The Cyber PIVOTT Act of 2025 would create a new program within the Cybersecurity and Infrastructure Security Agency (CISA) called the PIVOTT Program (Providing Individuals Various Opportunities for Technical Training to Build a Skills-Based Cyber Workforce). The program partners with community colleges, technical schools, and other 2-year higher education providers to offer education and hands-on training designed to feed a skills-based cyber workforce for federal, state, local, tribal, and territorial governments, as well as critical infrastructure sectors. Key elements include full tuition scholarships, a 2-year service obligation in cyber roles after program completion, a slate of hands-on “skills-based exercises” (such as labs, hackathons, and tabletop exercises), internships, and ongoing access to job and credentialing resources mapped to the NICE Cybersecurity Workforce Framework. In addition to student support, the act envisions outreach, internships, and coordination with federal agencies and industry partners, plus reporting requirements to Congress, the potential for cybersecurity certifications funded through vouchers, and a plan to scale the program to thousands of students over 10 years. It also sets up accountability mechanisms, including repayment obligations if a participant fails to meet post-graduate service requirements, and a review of CISA’s education and training programs within a short time after enactment.
Key Points
- 1Establishment of the PIVOTT Program (within CISA) to partner with 2-year institutions and provide education, training, internships, and post-program federal employment opportunities in cyber or cyber-relevant roles; program name is the PIVOTT Program.
- 2Student eligibility and scholarships: eligible students include those starting or already in 2-year cyber or cyber-relevant programs; full scholarships cover tuition, fees, travel, stipends, certification testing, and related costs; at least one in-person skills-based exercise required.
- 3Service obligation and exceptions: participants must complete a 2-year service obligation in a cyber or cyber-relevant role in a federal, state/local/tribal/territorial government, or related setting; exceptions for those with Armed Forces service, active military membership, or pursuing military cyber service; possible delayed service if pursuing a 4-year degree after program completion.
- 4Program components and internships: minimum of four eligible skills-based exercises per participant (labs, hackathons, virtual programming, tabletop exercises, etc.); in-person exercise required at least once per student; mandatory cyber or cyber-relevant internships with government or critical infrastructure entities; efforts to assign security clearances where applicable.
- 5Outreach, governance, and reporting: regional outreach by CISA, industry engagement, a potential advisory committee (FACA exemption applies), voluntary federal recruitment fairs at multiple institutions; regular reporting to Senate and House committees on program progress and industry input.
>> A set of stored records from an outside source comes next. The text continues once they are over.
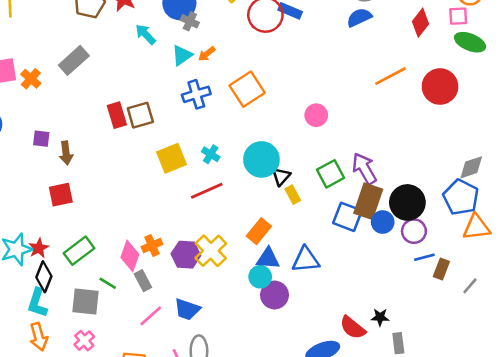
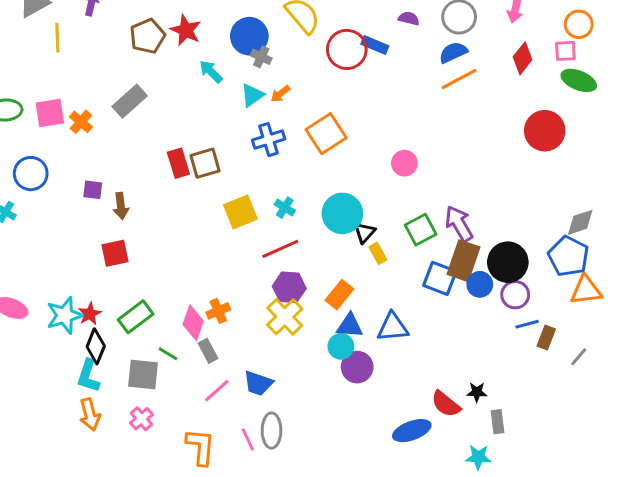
orange line: (390, 76) -> (459, 79), moved
purple hexagon: (186, 255) -> (289, 287), moved

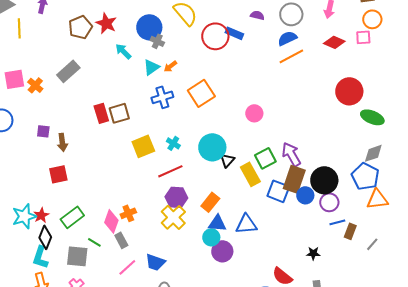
red diamond: (523, 58) -> (334, 42), turned 75
green ellipse: (579, 80) -> (372, 117), moved
yellow rectangle: (378, 253) -> (250, 174), moved, size x1.6
black star: (477, 392) -> (313, 253), moved

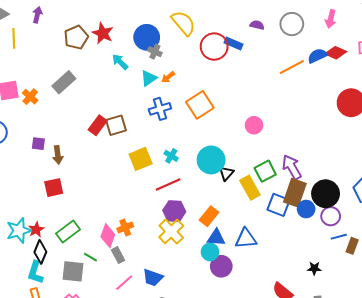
blue semicircle: (287, 38) -> (317, 56), moved
red rectangle: (101, 113) -> (98, 125), turned 54

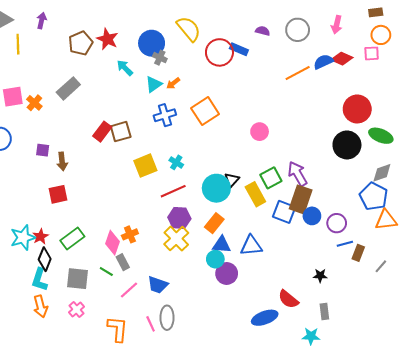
cyan circle: (211, 160) -> (216, 188), moved
black circle: (326, 194) -> (347, 145), moved
green line: (90, 257) -> (106, 271), moved

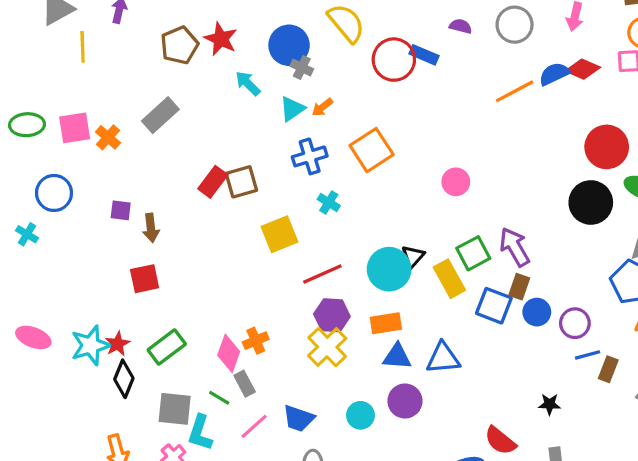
cyan cross: (176, 162) -> (329, 202), moved
brown rectangle: (301, 199) -> (519, 287), size x0.6
orange rectangle: (214, 223) -> (386, 323), turned 42
cyan circle: (215, 259) -> (360, 415), moved
cyan L-shape: (39, 280) -> (200, 433), moved

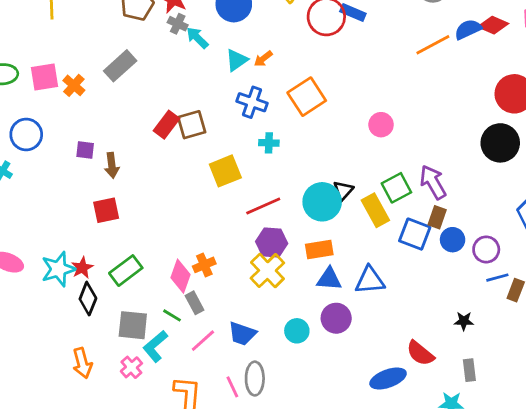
gray cross: (302, 67) -> (178, 24), moved
blue cross: (310, 156) -> (252, 102), turned 36
cyan cross: (329, 202) -> (269, 143), turned -30
cyan L-shape: (200, 433) -> (155, 346), turned 32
- 6Education resources and post-program benefits: online database of cyber training aligned to NICE job roles; list of certification programs with potential voucher funding for up to three certifications; optional scholarships for a limited number of graduates employed by the federal government, after program completion.
- 7Repayment and accountability: scholarship awards come with post-award repayment obligations if the recipient fails to meet academic or post-graduation service requirements; repayment can be treated as a Federal Direct Unsubsidized loan and collected by the Secretary; options for waivers or partial suspensions in cases of hardship or military enlistment; participating institutions may retain a portion of repayments to cover administrative costs.